After starting the starter in S22 of FIG. 3, the engine control device 14 executes the normal process shown in FIG. Normally, the engine control device 14 calculates the target cam phase θcref based on the sensor information of various sensors, and transmits the cam control signal by the PWM signal of the duty ratio corresponding to the target cam phase θcref in S11a of FIG. The engine control device 14 sets the duty ratio in the range D other than the latest retard range DL or the most advanced range DH, and transmits the PWM signal.

Normally, when the electric cam phase control device 13 receives the above-mentioned target cam phase θcref from the engine control device 14, it determines NO in S33 and S34 of FIG. 7, and is learned before this timing and stored in the storage unit 13b. The period, pulse width, and duty ratio of the PWM signal are corrected using the corrected amount. The electric cam phase control device 13 corrects the target cam phase θcref by correcting the duty ratio obtained by the measurement, and controls the cam phase θc with the target cam phase θcref as the target in S40.

Further, even in the normal state, the engine control device 14 may output the latest retard angle command or the most advanced angle command according to the duty ratio of the most retarded angle range DL or the most advanced angle range DH. In this case, when the electric cam phase control device 13 inputs the latest retard angle command or the most advanced angle command, it determines YES in S33 or S34, calculates the correction amount in S35, and stores the correction amount of the duty ratio in S36. Update storage is performed in unit 13b. As a result, the electric cam phase control device 13 can update the correction amount without executing the interrupt process based on the occurrence of the correction event, and can continuously execute the electric cam phase control thereafter.
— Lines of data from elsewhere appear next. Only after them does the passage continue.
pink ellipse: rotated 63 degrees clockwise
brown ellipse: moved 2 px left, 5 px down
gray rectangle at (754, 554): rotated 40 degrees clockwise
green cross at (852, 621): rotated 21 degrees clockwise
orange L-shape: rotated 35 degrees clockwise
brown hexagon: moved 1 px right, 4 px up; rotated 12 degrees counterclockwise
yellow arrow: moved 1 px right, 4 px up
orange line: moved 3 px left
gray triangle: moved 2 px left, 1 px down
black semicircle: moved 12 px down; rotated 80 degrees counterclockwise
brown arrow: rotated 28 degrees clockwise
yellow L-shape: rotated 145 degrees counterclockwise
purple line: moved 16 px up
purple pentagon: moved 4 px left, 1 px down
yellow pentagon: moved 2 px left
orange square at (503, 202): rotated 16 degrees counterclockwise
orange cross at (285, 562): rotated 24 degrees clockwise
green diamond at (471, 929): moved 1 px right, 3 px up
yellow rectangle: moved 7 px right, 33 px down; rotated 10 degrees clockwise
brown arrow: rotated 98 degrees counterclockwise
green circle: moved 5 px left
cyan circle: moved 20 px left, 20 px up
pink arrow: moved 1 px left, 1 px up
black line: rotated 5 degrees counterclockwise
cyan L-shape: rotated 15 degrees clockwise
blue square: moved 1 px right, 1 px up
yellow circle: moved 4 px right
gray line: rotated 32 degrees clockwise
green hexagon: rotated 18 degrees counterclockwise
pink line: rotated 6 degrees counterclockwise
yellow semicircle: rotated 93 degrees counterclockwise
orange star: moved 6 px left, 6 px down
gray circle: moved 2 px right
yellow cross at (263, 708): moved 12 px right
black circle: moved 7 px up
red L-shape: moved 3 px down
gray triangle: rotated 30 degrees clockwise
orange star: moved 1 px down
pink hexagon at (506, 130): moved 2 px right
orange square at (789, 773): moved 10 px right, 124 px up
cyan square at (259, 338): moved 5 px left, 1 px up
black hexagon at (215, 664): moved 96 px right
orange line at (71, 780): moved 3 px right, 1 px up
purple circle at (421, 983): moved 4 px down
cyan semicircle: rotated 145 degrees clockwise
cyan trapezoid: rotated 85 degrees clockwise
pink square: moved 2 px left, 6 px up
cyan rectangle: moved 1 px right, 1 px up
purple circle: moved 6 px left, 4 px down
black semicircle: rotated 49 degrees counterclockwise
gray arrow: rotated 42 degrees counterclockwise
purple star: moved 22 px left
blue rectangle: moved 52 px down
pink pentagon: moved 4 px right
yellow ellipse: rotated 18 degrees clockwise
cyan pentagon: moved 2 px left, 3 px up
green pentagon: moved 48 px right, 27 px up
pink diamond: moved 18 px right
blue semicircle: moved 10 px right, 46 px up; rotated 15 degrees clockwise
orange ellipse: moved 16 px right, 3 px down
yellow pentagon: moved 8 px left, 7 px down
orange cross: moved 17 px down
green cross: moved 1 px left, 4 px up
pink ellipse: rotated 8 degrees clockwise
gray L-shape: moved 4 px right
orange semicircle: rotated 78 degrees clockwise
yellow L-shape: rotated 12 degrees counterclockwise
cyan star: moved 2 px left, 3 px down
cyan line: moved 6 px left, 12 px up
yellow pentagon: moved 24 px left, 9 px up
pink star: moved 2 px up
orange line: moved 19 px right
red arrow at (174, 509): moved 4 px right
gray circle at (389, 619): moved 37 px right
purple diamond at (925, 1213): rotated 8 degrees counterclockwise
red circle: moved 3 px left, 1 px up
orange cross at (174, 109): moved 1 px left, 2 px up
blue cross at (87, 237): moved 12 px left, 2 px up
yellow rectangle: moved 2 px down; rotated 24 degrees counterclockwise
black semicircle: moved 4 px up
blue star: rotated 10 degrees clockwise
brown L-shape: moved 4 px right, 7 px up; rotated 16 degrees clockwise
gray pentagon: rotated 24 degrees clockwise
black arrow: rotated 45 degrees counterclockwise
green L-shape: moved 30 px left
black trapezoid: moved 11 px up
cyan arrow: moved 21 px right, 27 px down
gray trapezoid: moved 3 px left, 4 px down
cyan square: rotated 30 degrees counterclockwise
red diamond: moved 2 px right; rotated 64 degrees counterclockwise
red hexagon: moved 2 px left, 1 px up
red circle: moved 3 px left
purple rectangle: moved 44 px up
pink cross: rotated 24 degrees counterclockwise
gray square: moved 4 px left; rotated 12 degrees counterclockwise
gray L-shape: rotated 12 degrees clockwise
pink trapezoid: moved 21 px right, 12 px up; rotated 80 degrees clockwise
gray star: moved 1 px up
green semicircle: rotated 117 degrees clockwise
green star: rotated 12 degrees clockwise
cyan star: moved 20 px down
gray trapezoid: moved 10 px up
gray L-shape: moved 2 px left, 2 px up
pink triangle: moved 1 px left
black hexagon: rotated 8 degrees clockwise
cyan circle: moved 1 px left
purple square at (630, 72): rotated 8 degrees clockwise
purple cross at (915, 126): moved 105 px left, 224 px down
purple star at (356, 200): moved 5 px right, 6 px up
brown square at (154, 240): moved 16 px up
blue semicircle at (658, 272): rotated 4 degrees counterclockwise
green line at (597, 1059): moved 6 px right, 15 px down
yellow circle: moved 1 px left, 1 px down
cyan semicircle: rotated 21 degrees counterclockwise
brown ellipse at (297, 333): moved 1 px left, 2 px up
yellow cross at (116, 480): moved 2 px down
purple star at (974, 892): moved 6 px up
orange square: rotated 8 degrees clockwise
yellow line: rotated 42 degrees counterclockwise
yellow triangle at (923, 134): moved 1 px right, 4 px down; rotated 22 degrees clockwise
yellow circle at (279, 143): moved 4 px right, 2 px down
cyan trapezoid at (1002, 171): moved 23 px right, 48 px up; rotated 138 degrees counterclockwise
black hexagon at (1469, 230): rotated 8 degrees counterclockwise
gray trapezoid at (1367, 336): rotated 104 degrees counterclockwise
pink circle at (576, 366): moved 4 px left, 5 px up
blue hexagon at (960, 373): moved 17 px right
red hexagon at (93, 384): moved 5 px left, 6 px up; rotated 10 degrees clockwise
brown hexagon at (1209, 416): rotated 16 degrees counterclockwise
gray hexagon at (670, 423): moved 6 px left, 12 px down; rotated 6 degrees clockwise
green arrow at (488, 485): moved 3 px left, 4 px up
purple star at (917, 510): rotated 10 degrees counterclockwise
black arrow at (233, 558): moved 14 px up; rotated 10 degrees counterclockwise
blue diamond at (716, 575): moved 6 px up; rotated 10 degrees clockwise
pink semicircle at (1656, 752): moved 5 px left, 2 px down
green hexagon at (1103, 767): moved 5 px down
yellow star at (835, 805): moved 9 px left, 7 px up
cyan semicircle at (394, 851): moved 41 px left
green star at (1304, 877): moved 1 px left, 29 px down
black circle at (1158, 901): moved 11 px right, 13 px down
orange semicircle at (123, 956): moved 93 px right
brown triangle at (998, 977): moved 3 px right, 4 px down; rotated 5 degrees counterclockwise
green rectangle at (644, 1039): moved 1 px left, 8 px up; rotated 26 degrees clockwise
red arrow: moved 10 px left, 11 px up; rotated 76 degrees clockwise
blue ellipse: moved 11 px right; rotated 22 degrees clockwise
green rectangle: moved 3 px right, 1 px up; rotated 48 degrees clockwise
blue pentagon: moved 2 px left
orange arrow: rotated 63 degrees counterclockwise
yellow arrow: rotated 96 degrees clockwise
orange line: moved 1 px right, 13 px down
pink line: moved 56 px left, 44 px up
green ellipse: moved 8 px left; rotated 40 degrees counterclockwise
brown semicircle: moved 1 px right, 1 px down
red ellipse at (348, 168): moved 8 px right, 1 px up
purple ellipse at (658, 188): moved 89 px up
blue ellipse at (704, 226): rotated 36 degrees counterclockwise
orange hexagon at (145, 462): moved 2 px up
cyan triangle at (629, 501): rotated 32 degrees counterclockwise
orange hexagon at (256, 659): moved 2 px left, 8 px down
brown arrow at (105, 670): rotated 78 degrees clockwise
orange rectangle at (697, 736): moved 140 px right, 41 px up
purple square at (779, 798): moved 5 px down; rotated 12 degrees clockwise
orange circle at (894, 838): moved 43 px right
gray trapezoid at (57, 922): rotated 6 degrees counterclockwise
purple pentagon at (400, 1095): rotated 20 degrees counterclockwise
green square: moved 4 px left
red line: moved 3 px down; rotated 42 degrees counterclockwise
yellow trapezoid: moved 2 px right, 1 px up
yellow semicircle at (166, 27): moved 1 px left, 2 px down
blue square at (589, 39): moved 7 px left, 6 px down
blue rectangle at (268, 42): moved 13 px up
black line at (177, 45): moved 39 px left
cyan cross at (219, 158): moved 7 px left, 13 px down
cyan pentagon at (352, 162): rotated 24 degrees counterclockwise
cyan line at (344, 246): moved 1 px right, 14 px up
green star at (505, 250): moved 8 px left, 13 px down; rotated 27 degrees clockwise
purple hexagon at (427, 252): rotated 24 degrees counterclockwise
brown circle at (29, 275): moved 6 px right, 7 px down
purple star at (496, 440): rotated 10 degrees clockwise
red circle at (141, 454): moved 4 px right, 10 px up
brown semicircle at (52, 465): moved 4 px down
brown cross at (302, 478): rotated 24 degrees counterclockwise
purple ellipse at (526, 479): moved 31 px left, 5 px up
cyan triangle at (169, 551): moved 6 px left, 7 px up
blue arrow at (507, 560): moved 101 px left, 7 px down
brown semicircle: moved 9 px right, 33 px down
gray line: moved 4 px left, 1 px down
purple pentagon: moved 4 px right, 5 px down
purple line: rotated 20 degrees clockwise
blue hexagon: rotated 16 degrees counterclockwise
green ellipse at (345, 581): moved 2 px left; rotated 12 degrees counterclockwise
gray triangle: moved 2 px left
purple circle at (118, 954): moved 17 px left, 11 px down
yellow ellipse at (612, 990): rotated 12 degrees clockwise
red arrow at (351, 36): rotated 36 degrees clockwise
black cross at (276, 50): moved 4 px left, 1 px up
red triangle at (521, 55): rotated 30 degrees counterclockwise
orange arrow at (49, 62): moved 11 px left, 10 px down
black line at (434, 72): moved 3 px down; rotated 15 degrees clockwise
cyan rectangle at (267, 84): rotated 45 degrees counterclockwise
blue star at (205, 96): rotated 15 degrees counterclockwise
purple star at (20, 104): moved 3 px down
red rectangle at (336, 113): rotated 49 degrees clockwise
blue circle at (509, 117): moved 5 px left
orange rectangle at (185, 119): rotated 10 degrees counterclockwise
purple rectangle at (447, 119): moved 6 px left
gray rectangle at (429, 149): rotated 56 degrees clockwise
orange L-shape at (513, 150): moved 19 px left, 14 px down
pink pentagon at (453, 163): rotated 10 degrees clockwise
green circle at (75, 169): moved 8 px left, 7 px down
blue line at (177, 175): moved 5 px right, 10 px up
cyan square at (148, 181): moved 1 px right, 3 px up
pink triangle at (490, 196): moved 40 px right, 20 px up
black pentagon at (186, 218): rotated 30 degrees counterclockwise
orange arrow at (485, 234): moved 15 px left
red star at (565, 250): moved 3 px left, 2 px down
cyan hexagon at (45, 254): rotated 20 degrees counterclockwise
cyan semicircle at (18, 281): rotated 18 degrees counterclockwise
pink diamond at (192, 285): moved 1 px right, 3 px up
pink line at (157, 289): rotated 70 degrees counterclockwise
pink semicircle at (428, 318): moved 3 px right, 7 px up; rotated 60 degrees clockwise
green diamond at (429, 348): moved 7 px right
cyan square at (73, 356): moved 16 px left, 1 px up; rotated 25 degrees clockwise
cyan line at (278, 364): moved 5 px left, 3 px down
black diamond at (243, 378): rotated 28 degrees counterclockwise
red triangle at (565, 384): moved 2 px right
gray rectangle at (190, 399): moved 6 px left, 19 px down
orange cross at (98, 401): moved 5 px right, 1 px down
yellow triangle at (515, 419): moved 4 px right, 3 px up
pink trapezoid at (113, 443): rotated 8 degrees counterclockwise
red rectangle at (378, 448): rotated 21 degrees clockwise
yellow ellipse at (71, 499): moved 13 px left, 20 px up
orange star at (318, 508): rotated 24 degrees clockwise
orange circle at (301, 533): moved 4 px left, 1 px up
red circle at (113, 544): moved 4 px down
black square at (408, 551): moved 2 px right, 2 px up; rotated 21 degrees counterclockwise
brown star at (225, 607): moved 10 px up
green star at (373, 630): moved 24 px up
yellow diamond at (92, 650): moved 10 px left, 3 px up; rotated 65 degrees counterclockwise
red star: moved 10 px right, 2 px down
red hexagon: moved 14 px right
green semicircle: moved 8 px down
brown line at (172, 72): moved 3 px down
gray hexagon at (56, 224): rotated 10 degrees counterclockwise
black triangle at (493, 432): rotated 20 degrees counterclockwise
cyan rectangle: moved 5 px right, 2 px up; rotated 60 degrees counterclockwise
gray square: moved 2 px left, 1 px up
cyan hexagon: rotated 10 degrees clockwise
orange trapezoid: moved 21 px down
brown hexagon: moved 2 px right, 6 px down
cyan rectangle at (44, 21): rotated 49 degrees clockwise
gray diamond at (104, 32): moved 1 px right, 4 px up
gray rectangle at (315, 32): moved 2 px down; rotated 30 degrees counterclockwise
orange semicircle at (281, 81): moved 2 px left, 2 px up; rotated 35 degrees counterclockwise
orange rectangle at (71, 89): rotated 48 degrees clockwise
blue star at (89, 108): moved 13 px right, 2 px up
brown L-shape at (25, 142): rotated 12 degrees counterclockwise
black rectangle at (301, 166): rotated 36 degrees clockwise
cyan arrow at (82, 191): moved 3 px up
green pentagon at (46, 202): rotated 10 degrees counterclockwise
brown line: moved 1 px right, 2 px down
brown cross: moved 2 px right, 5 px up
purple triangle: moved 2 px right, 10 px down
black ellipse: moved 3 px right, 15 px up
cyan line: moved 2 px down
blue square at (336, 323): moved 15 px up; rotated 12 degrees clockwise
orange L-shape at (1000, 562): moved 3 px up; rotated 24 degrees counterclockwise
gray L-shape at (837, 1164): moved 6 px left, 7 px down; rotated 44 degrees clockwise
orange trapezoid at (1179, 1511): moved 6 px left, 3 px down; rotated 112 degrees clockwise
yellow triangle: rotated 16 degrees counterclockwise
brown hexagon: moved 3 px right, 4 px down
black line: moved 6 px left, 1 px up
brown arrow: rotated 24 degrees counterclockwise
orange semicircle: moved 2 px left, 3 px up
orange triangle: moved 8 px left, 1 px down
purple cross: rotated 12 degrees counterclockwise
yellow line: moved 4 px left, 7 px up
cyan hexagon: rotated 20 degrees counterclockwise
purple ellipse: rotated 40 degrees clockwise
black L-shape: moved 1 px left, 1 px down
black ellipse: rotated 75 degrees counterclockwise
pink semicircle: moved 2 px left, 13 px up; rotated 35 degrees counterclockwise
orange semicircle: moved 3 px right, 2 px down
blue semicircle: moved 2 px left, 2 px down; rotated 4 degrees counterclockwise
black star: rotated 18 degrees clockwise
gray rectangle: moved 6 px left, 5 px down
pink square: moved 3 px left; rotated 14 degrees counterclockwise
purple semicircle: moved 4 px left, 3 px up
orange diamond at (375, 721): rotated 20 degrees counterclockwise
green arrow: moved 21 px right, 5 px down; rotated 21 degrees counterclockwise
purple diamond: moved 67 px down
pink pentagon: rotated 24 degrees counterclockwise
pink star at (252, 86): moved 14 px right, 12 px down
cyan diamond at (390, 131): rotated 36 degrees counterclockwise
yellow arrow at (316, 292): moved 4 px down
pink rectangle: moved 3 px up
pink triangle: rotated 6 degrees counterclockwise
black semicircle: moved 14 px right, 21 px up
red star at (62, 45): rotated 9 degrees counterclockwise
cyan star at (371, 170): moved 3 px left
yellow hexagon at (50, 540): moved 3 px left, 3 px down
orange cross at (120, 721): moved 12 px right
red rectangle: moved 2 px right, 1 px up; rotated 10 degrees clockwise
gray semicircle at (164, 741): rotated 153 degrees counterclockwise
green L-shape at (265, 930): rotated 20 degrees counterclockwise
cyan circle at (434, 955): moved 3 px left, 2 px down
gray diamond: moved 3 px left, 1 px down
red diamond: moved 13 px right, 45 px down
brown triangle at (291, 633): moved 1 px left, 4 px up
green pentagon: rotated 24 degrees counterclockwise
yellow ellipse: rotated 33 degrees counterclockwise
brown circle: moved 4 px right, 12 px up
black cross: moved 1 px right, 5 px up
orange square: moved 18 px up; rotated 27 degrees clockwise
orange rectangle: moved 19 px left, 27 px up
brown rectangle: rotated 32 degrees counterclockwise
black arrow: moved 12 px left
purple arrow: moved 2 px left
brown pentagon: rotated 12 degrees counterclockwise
After that, the electric cam phase control device 13 corrects the target cam phase θcref by correcting the period, pulse width, and duty ratio of the PWM signal in S39 of FIG. 7, and based on the corrected target cam phase θcref in S40. The cam phase θc is controlled. Then, the electric cam phase control device 13 detects the actual cam phase θc and transmits the information of the actual cam phase θc to the engine control device 14 in response in S41.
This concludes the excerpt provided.